Twenty years ago today, a 25 year old man walked through the doors of Ecole Polytechnique de Montreal and spent the next 45 minutes hunting women. In the end 14 women lay dead, over a dozen others injured, with the killer having committed suicide. Stories surfaced of how he walked into a classroom, separating the male and female students, then allowing the male students to leave as he began shooting. In the days following, it was discovered that Marc Lepine had applied to the engineering program at Ecole Polytechnic, but was rejected. He blamed this rejection on the school’s affirmative action policy, which he perceived to be passing him over in favour of women. [For those unfamiliar with these, the CBC Archives has a fairly good entry on the Montreal Massacre .]

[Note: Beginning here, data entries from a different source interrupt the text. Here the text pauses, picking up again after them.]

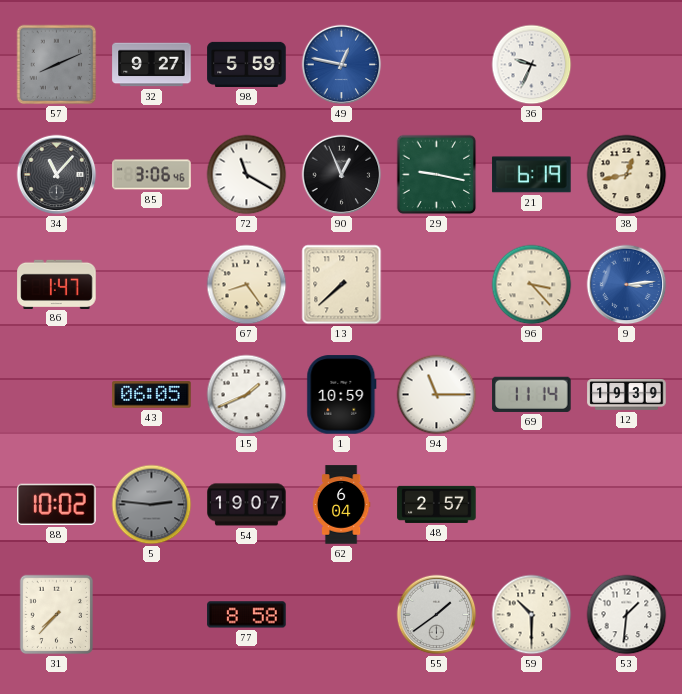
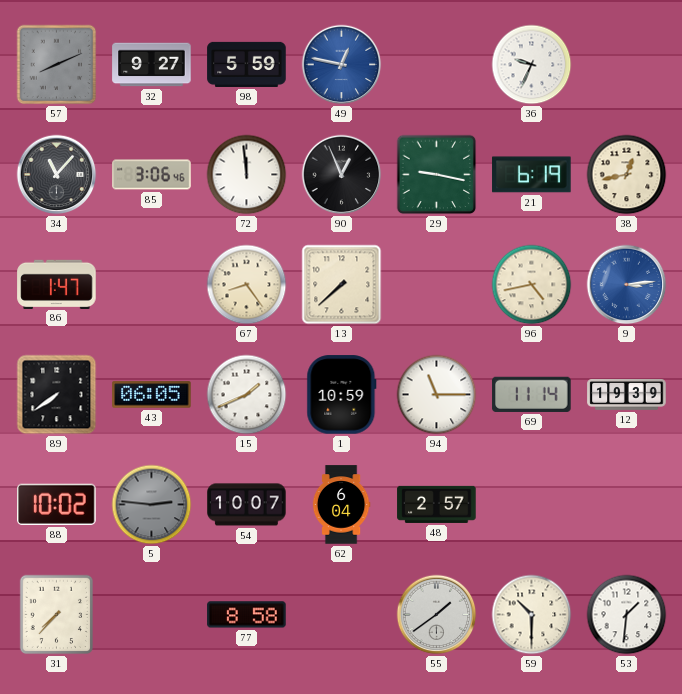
72: 11:20 -> 11:59
96: 3:23 -> 4:43
89: none -> 7:39
54: 19:07 -> 10:07
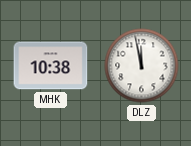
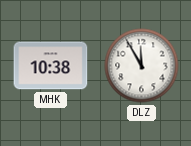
DLZ: 11:58 -> 11:55
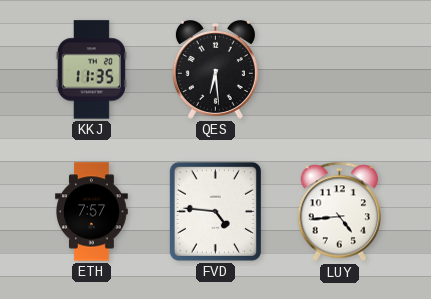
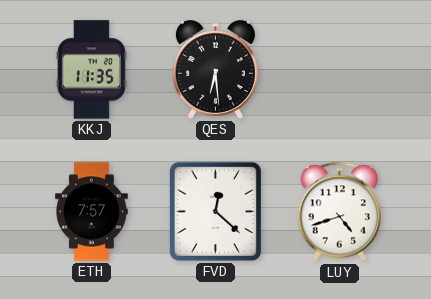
FVD: 4:46 -> 12:22
LUY: 4:44 -> 4:42
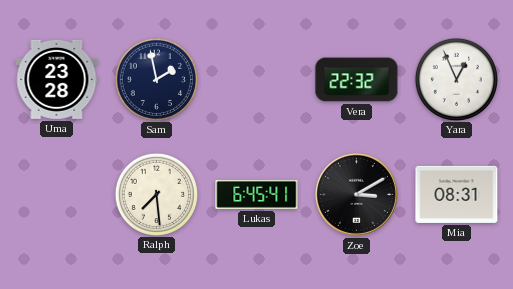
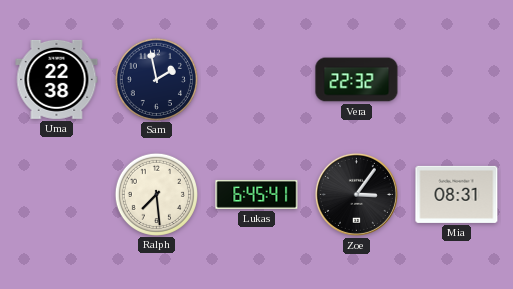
Uma: 23:28 -> 22:38
Yara: 12:56 -> none
Zoe: 3:10 -> 3:06
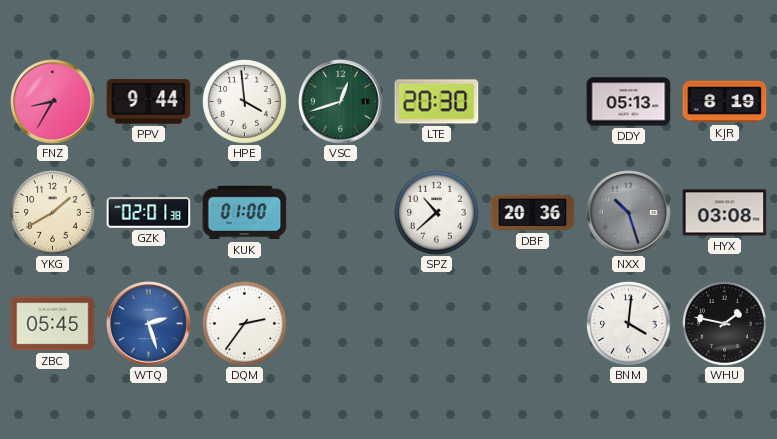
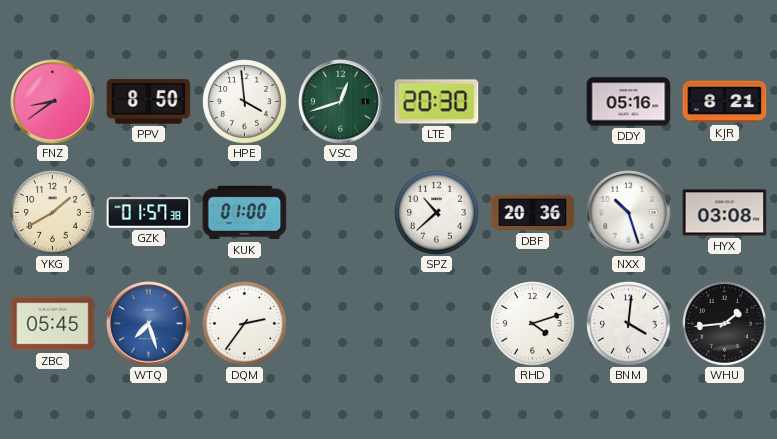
FNZ: 8:35 -> 8:39
PPV: 9:44 -> 8:50
DDY: 05:13 -> 05:16
KJR: 8:19 -> 8:21
GZK: 02:01 -> 01:57
NXX dial: grey -> white
WTQ: 2:27 -> 7:27
RHD: none -> 4:12
WHU: 1:47 -> 1:44
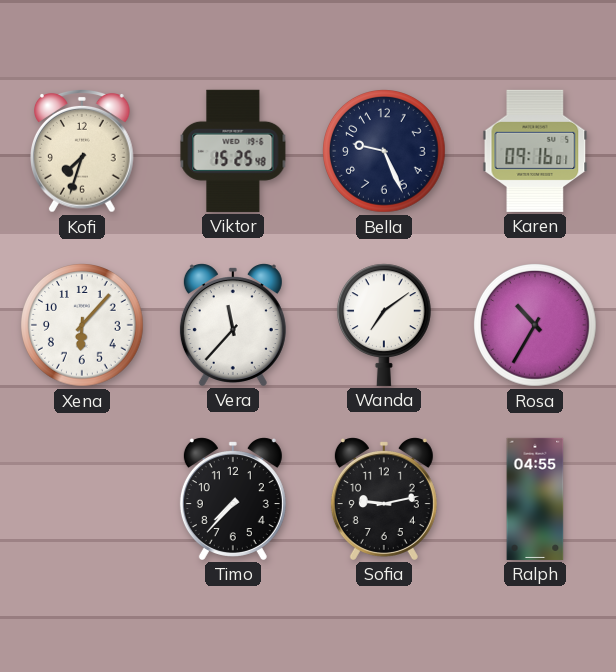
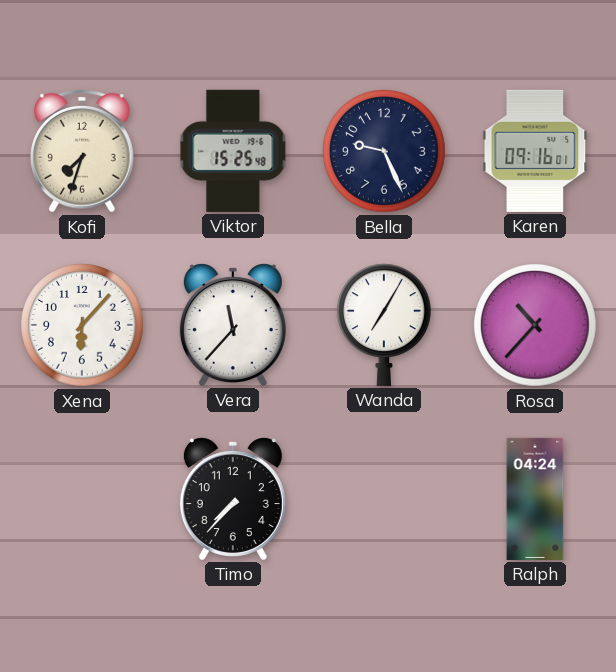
Wanda: 7:09 -> 7:05
Rosa: 10:35 -> 10:37
Sofia: 9:13 -> none
Ralph: 04:55 -> 04:24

Months later, the federal Government passed gun control legislation. You see, even those Lepine had been turned down for the military service because he was deemed to have mental issues. And while the military found him unfit to carry a gun, the regulations in Canada at the time allowed him to simply fill out a form, check a box that he was mentally fit, and then he received a permit to allow him to own any kind of firearm available for purchase in Canada – from a simply handgun to a military-style, semi-automatic assault rifle. Primarily due to the events on 06 December 1989 the laws were eventually changed to require a much higher standard for obtaining a firearms acquisition certificate, many of the weapons previous available were banned, and all gun owners had to register their guns in a national registry.
The current Conservative (i.e., right-wing – not the former Progressive Conservatives of old which were more centre/centre-right – this current group is made up largely of elements from the far right of the former Reform Party) have essentially left the gun registry die. It is still on the books, but the Government has not provided the funding, have not done any of the maintenance, etc. to the point where the registry is so out of date that it has become a useless tool for law enforcement. The current Government is even floating ideas that would lift the current restrictions on certain hunting weapons that play well to their rural and western base (as if somehow a rifle used to shoot a deer couldn’t have been used almost as effectively as the weapon that Lepine chose to go hunting with).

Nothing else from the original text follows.